J'ai adopté dans ce travail une démarche assez stricte reposant sur deux principes intimement liés:
1) photographier en marchant, sans m'arrêter ; autrement dit, déclencher uniquement en mouvement et ne jamais m'arrêter pour photographier (et encore moins faire le guet ou me mettre en embuscade, etc.) ;
2) photographier uniquement lors de mes déplacements dans la ville ; ne pas sortir (me balader, faire un tour, arpenter la ville, etc.) pour photographier, mais photographier seulement lorsque j'étais amené à me déplacer dans la ville pour des raisons strictement utilitaires, contraint comme la plupart des citadins par des contingences temporelles (être dans les temps, arriver à l'heure, etc.), d'où la nécessité de marcher et de ne pas s'arrêter ; on trouve ici la justification du premier principe.

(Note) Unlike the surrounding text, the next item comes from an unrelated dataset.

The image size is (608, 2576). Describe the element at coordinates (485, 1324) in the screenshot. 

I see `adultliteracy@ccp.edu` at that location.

L'idée sous-jacente à cette démarche était de ne pas dépareiller dans la masse des citadins qui parcourent et arpentent la ville (combien de pas foulent le sol de Paris chaque jour ?), prise dans sa fonction de support d'une translation d'un point à un autre, de rester ancré en totalité dans le rôle proprement utilitaire de la ville dans nos vies et de ne surtout pas s'enliser dans l'ornière de la "flânerie" ou de la "déambulation" urbaine. Il s'agissait donc de ne pas sortir de mon rôle de citadin ordinaire et de me placer au même niveau que la masse qui marche dans la ville pour la raison triviale qu'elle a besoin de se déplacer.

Aucune volonté documentaire dans cette série, aucune démarche visant à rendre compte de ce qui a pu être vu ou constaté, aucun point de vue extérieur sur un environnement donné qui aurait été préalablement et mûrement choisi par le photographe comme terrain d'observation ou terrain de jeu (ou d'aventure).

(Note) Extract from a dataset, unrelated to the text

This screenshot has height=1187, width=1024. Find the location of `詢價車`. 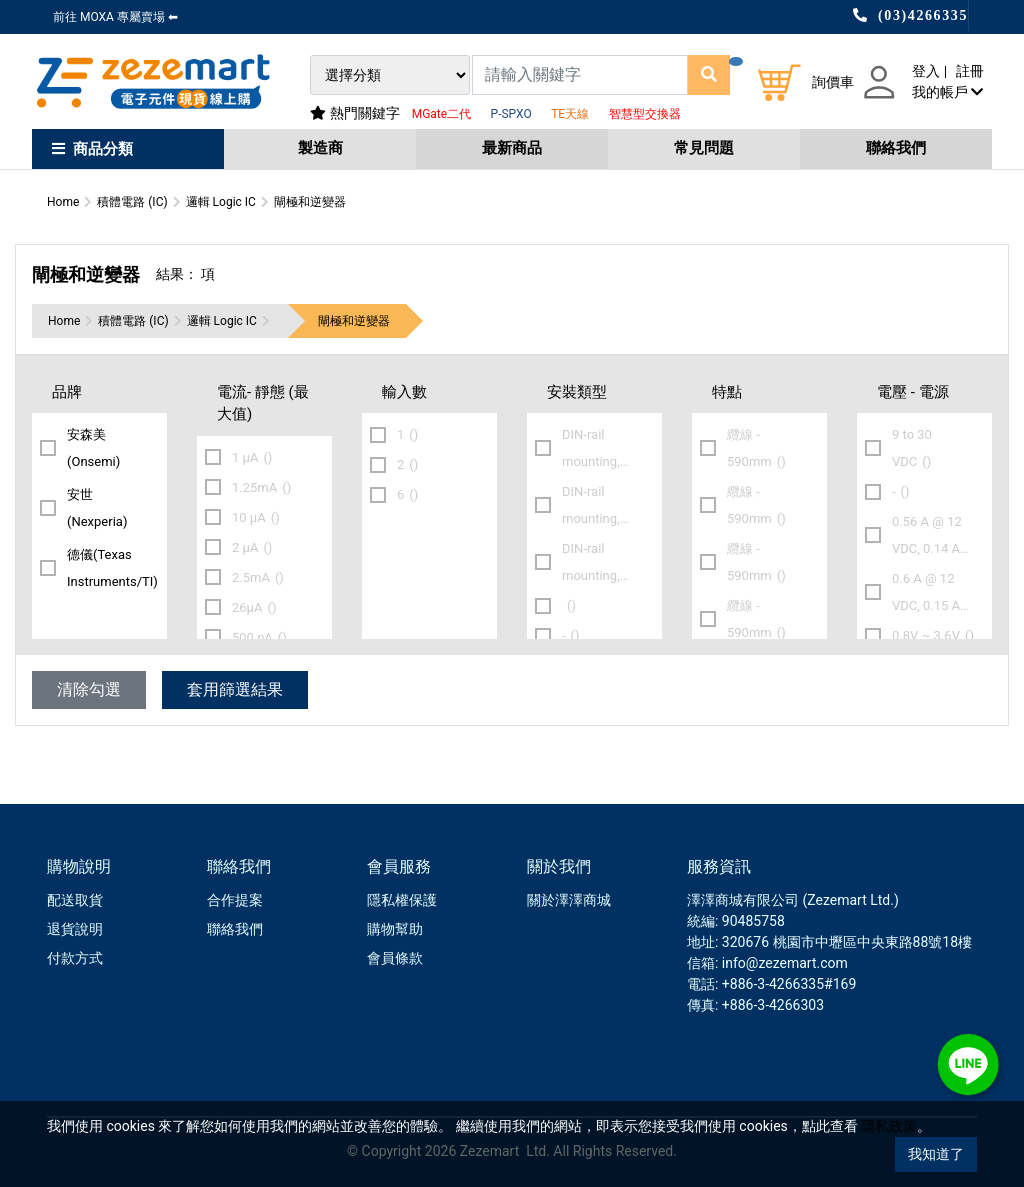 詢價車 is located at coordinates (833, 82).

Ces images ne sont rien de plus que de simples (et bêtes ai-je envie d'écrire) témoignages de la rencontre entre deux citadins là où ils se rencontrent le plus souvent sans jamais (sauf chocs involontaires et les drames qu'ils sont susceptibles d'entraîner) en avoir parfaitement conscience : la rue.

Mais comme dans toute image et plus généralement toute représentation, on ne s'abstrait pas de la nécessité d'un point de vue ; et, dès lors que le preneur d'image est partie prenante de la rencontre (on pourrait parler d'infra-rencontres pour designer ces simples croisements indolores répétés à l'infini des citadins marcheurs en milieu urbain), c'est ici nécessairement le sien qui s'impose. De la rencontre on ne voit donc qu'un seul des deux protagonistes. En cela, le résultat produit continue, en tout cas formellement, de relever du genre de la photographie de rue.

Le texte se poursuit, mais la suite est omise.